» **Records excerpted from a collection**

*** Begin section ***

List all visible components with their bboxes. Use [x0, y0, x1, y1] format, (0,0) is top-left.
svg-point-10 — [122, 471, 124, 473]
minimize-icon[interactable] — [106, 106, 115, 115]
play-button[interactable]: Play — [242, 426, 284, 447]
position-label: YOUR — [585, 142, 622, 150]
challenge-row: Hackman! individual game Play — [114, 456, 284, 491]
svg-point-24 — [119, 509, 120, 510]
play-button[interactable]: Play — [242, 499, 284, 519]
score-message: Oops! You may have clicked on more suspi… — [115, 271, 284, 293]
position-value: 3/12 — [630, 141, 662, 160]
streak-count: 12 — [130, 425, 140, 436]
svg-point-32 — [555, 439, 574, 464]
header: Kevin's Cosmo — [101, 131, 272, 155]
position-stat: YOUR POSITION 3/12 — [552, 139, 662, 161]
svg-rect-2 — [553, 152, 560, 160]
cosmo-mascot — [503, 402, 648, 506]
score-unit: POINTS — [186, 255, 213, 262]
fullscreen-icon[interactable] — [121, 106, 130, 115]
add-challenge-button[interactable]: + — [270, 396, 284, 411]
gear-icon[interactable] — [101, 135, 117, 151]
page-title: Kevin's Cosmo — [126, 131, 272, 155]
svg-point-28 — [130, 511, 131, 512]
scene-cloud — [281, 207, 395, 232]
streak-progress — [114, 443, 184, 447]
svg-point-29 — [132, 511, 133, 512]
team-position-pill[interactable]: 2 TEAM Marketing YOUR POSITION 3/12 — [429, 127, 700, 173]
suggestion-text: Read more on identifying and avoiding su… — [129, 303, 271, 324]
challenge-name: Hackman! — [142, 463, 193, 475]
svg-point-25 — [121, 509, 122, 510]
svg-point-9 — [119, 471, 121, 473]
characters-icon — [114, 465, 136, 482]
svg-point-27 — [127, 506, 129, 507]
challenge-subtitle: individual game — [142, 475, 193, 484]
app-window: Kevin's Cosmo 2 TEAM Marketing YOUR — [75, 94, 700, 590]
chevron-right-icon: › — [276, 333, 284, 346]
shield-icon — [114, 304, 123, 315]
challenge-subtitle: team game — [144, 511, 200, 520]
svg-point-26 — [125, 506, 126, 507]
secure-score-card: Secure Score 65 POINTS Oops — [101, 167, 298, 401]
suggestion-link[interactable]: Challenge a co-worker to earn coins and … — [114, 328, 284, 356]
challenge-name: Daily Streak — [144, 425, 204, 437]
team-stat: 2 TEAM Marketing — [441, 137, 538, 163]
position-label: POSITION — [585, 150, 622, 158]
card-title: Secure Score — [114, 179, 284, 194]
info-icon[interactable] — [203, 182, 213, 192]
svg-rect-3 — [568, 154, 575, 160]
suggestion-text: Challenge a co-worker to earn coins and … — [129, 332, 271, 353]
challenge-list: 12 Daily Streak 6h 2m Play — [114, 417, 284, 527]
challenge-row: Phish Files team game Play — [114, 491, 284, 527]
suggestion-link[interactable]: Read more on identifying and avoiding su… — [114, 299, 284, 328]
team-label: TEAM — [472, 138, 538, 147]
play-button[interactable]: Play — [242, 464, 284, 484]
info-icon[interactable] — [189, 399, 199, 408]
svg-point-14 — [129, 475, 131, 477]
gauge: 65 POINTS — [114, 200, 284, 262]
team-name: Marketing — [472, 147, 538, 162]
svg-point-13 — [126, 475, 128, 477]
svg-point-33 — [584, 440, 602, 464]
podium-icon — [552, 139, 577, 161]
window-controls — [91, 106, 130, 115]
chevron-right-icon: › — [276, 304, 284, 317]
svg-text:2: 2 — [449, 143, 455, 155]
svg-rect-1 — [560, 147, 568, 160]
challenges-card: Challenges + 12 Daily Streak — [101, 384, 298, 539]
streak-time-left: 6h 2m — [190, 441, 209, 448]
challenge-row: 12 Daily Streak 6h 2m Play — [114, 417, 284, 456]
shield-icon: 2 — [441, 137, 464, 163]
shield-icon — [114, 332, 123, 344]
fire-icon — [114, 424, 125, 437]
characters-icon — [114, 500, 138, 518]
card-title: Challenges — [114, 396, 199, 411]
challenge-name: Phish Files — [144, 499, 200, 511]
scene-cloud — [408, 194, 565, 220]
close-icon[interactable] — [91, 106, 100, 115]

*** End section ***

» **Activity**
A faithful retyping of every entry above is the task.

» **Response below**
List all visible components with their bboxes. Use [x0, y0, x1, y1] format, (0,0) is top-left.
svg-point-10 — [122, 471, 124, 473]
minimize-icon[interactable] — [106, 106, 115, 115]
play-button[interactable]: Play — [242, 426, 284, 447]
position-label: YOUR — [585, 142, 622, 150]
challenge-row: Hackman! individual game Play — [114, 456, 284, 491]
svg-point-24 — [119, 509, 120, 510]
play-button[interactable]: Play — [242, 499, 284, 519]
score-message: Oops! You may have clicked on more suspi… — [115, 271, 284, 293]
position-value: 3/12 — [630, 141, 662, 160]
streak-count: 12 — [130, 425, 140, 436]
svg-point-32 — [555, 439, 574, 464]
header: Kevin's Cosmo — [101, 131, 272, 155]
position-stat: YOUR POSITION 3/12 — [552, 139, 662, 161]
svg-rect-2 — [553, 152, 560, 160]
cosmo-mascot — [503, 402, 648, 506]
score-unit: POINTS — [186, 255, 213, 262]
fullscreen-icon[interactable] — [121, 106, 130, 115]
add-challenge-button[interactable]: + — [270, 396, 284, 411]
gear-icon[interactable] — [101, 135, 117, 151]
page-title: Kevin's Cosmo — [126, 131, 272, 155]
svg-point-28 — [130, 511, 131, 512]
scene-cloud — [281, 207, 395, 232]
streak-progress — [114, 443, 184, 447]
svg-point-29 — [132, 511, 133, 512]
team-position-pill[interactable]: 2 TEAM Marketing YOUR POSITION 3/12 — [429, 127, 700, 173]
suggestion-text: Read more on identifying and avoiding su… — [129, 303, 271, 324]
challenge-name: Hackman! — [142, 463, 193, 475]
svg-point-25 — [121, 509, 122, 510]
svg-point-9 — [119, 471, 121, 473]
characters-icon — [114, 465, 136, 482]
svg-point-27 — [127, 506, 129, 507]
challenge-subtitle: individual game — [142, 475, 193, 484]
app-window: Kevin's Cosmo 2 TEAM Marketing YOUR — [75, 94, 700, 590]
chevron-right-icon: › — [276, 333, 284, 346]
shield-icon — [114, 304, 123, 315]
challenge-subtitle: team game — [144, 511, 200, 520]
svg-point-26 — [125, 506, 126, 507]
secure-score-card: Secure Score 65 POINTS Oops — [101, 167, 298, 401]
suggestion-link[interactable]: Challenge a co-worker to earn coins and … — [114, 328, 284, 356]
challenge-name: Daily Streak — [144, 425, 204, 437]
team-stat: 2 TEAM Marketing — [441, 137, 538, 163]
position-label: POSITION — [585, 150, 622, 158]
card-title: Secure Score — [114, 179, 284, 194]
info-icon[interactable] — [203, 182, 213, 192]
svg-rect-3 — [568, 154, 575, 160]
suggestion-text: Challenge a co-worker to earn coins and … — [129, 332, 271, 353]
challenge-list: 12 Daily Streak 6h 2m Play — [114, 417, 284, 527]
challenge-row: Phish Files team game Play — [114, 491, 284, 527]
suggestion-link[interactable]: Read more on identifying and avoiding su… — [114, 299, 284, 328]
team-label: TEAM — [472, 138, 538, 147]
play-button[interactable]: Play — [242, 464, 284, 484]
info-icon[interactable] — [189, 399, 199, 408]
svg-point-14 — [129, 475, 131, 477]
gauge: 65 POINTS — [114, 200, 284, 262]
team-name: Marketing — [472, 147, 538, 162]
svg-point-13 — [126, 475, 128, 477]
svg-point-33 — [584, 440, 602, 464]
podium-icon — [552, 139, 577, 161]
window-controls — [91, 106, 130, 115]
chevron-right-icon: › — [276, 304, 284, 317]
svg-text:2: 2 — [449, 143, 455, 155]
svg-rect-1 — [560, 147, 568, 160]
challenges-card: Challenges + 12 Daily Streak — [101, 384, 298, 539]
streak-time-left: 6h 2m — [190, 441, 209, 448]
challenge-row: 12 Daily Streak 6h 2m Play — [114, 417, 284, 456]
shield-icon: 2 — [441, 137, 464, 163]
shield-icon — [114, 332, 123, 344]
fire-icon — [114, 424, 125, 437]
characters-icon — [114, 500, 138, 518]
card-title: Challenges — [114, 396, 199, 411]
challenge-name: Phish Files — [144, 499, 200, 511]
scene-cloud — [408, 194, 565, 220]
close-icon[interactable] — [91, 106, 100, 115]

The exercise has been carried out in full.